*TASK BRIEF*
Using the records below, write out again exactly the lines that begin at the line containing "とみ活 (31, 509)" and end at the line containing "Lijst (566, 344)", and no other lines.

(Saved data entries)
▬▬▬▬▬▬

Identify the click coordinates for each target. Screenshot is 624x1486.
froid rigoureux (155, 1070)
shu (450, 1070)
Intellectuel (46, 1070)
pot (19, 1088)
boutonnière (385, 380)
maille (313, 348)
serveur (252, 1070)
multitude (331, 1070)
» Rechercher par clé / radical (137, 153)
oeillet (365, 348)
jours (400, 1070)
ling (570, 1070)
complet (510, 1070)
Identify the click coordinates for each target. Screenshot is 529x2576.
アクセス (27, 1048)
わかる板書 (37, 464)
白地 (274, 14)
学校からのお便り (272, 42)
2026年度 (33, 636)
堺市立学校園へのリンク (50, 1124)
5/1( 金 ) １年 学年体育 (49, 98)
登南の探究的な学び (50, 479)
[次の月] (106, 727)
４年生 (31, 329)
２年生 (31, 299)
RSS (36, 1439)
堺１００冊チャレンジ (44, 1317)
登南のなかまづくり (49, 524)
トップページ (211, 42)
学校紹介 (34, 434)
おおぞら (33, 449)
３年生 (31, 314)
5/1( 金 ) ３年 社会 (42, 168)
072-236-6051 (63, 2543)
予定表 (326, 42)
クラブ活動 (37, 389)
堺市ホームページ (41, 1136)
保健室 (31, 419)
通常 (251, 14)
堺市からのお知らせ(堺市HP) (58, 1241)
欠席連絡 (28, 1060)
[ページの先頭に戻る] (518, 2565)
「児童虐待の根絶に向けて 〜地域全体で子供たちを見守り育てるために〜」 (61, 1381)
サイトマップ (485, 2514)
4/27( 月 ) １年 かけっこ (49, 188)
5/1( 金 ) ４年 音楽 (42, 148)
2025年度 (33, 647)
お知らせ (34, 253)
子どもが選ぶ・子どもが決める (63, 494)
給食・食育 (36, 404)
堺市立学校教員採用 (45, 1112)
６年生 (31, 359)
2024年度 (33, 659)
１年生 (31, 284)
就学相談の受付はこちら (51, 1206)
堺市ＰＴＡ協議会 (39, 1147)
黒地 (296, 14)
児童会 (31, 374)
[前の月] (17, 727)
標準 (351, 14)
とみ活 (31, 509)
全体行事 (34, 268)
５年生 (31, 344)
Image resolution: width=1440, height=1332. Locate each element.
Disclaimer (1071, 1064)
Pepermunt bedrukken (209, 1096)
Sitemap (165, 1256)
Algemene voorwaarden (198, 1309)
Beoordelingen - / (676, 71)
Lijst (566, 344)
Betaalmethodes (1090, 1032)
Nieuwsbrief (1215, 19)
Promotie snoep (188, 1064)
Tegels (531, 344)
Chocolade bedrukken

▬▬▬▬▬▬

*WORKED SOLUTION*
とみ活 (31, 509)
全体行事 (34, 268)
５年生 (31, 344)
Image resolution: width=1440, height=1332. Locate each element.
Disclaimer (1071, 1064)
Pepermunt bedrukken (209, 1096)
Sitemap (165, 1256)
Algemene voorwaarden (198, 1309)
Beoordelingen - / (676, 71)
Lijst (566, 344)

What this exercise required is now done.